Segment Start: Provided entries
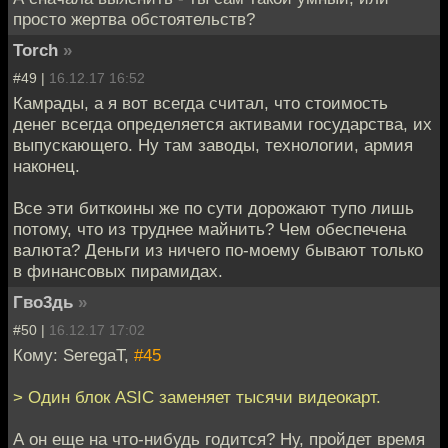
просто жертва обстоятельств?
Torch
»
#49 |
16.12.17 16:52
Камрады, а я вот всегда считал, что стоимость
денег всегда определяется активами государства, их
выпускающего. Ну там заводы, технологии, армия
наконец.
Все эти биткоины же по сути дорожают тупо лишь
потому, что из труднее майнить? Чем обеспечена
валюта? Деньги из ничего по-моему бывают только
в финансовых пирамидах.
Гво3дь
»
#50 |
16.12.17 17:02
Кому: SeregaT,
#45
> Один блок ASIC заменяет тысячи видеокарт.
А он еще на что-нибудь годится? Ну, пройдет время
Segment End: Provided entries
▶ What to produce:
Output the listing above exactly, excluding all pictures.

▶ Task output:
просто жертва обстоятельств?
Torch
»
#49 |
16.12.17 16:52
Камрады, а я вот всегда считал, что стоимость
денег всегда определяется активами государства, их
выпускающего. Ну там заводы, технологии, армия
наконец.
Все эти биткоины же по сути дорожают тупо лишь
потому, что из труднее майнить? Чем обеспечена
валюта? Деньги из ничего по-моему бывают только
в финансовых пирамидах.
Гво3дь
»
#50 |
16.12.17 17:02
Кому: SeregaT,
#45
> Один блок ASIC заменяет тысячи видеокарт.
А он еще на что-нибудь годится? Ну, пройдет время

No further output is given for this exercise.